United Nations Parallel Corpus (UNPC)

UNPC: The United Nations Parallel Corpus

The United Nations Parallel Corpus (UNPC) is a collection of six parallel corpora made up from official records and other parliamentary documents of the United Nations. Most of the documents are available in all six official languages of the United Nations. The content of the corpus consists of manually translated documents between 1990 and 2014 and texts are aligned on the sentence level.

The list of languages in the collection of the UNPC corpora includes: Arabic, Chinese (Simplified script), English, French, Russian and Spanish.

Number of aligned tokens for each pair of languages

	Arabic	Chinese (Simplified)	English	French	Russian	Spanish
Arabic		517,150,223	587,231,539	596,881,951	600,601,791	601,362,359
Chinese (Simplified)	434,987,326		428,869,617	434,499,039	440,768,507	435,260,238
English	550,685,401	475,126,683		753,658,350	644,825,629	657,633,158
French	678,835,378	586,645,545	904,326,817		787,712,855	807,972,655
Russian	537,398,056	468,634,178	615,852,162	621,182,081		565,543,530
Spanish	637,090,563	547,013,982	739,463,681	753,873,421	668,790,072

The United Nations parallel corpora have the sentence alignment and you can search and analyze monolingually (as a standard single corpus) or multilingually (as parallel corpora). The data were gained from the OPUS project that is maintained by Joerg Tiederman. We process the texts in terms of lemmatization and part-of-speech tagging including word sketches and term extraction. The incorrect alignments were fixed.

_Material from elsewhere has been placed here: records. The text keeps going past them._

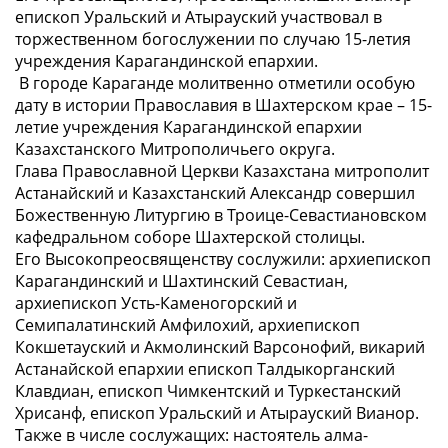
епископ Уральский и Атырауский участвовал в
торжественном богослужении по случаю 15-летия
учреждения Карагандинской епархии.
В городе Караганде молитвенно отметили особую
дату в истории Православия в Шахтерском крае – 15-
летие учреждения Карагандинской епархии
Казахстанского Митрополичьего округа.
Глава Православной Церкви Казахстана митрополит
Астанайский и Казахстанский Александр совершил
Божественную Литургию в Троице-Севастиановском
кафедральном соборе Шахтерской столицы.
Его Высокопреосвященству сослужили: архиепископ
Карагандинский и Шахтинский Севастиан,
архиепископ Усть-Каменогорский и
Семипалатинский Амфилохий, архиепископ
Кокшетауский и Акмолинский Варсонофий, викарий
Астанайской епархии епископ Талдыкорганский
Клавдиан, епископ Чимкентский и Туркестанский
Хрисанф, епископ Уральский и Атырауский Вианор.
Также в числе сослужащих: настоятель алма-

Tools to work with the United Nations Parallel corpus

A complete set of tools is available to work with the multilingual UNPC corpora to generate:

word sketch – collocations categorized by grammatical relations
thesaurus – synonyms and similar words for every word
keywords – terminology extraction of one-word and multi-word units
word lists – lists of nouns, verbs, adjectives, etc. organized by frequency
n-grams – frequency list of multi-word units
concordance – examples in context
text type analysis – statistics of metadata in the corpus

Bibliography & citation

Ziemski, M., Junczys-Dowmunt, M., and Pouliquen, B., (2016), The United Nations Parallel Corpus, Language Resources and Evaluation (LREC’16), Portorož, Slovenia, May 2016

Disclaimer

The following disclaimer, an integral part of the United Nations Parallel Corpus, shall be respected with regard to the Corpus (no other restrictions apply):

The United Nations Parallel Corpus is made available without warranty of any kind, explicit or implied. The United Nations specifically makes no warranties or representations as to the accuracy or completeness of the information contained in the United Nations Corpus.
Under no circumstances shall the United Nations be liable for any loss, liability, injury or damage incurred or suffered that is claimed to have resulted from the use of the United Nations Corpus. The use of the United Nations Corpus is at the user’s sole risk. The user specifically acknowledges and agrees that the United Nations is not liable for the conduct of any user. If the user is dissatisfied with any of the material provided in the United Nations Corpus, the user’s sole and exclusive remedy is to discontinue using the United Nations Corpus.
When using the United Nations Corpus, the user must acknowledge the United Nations as the source of the information. For references, please cite this reference: Ziemski, M., Junczys-Dowmunt, M., and Pouliquen, B., (2016), The United Nations Parallel Corpus, Language Resources and Evaluation (LREC’16), Portorož, Slovenia, May 2016.
Nothing herein shall constitute or be considered to be a limitation upon or waiver, express or implied, of the privileges and immunities of the United Nations, which are specifically reserved.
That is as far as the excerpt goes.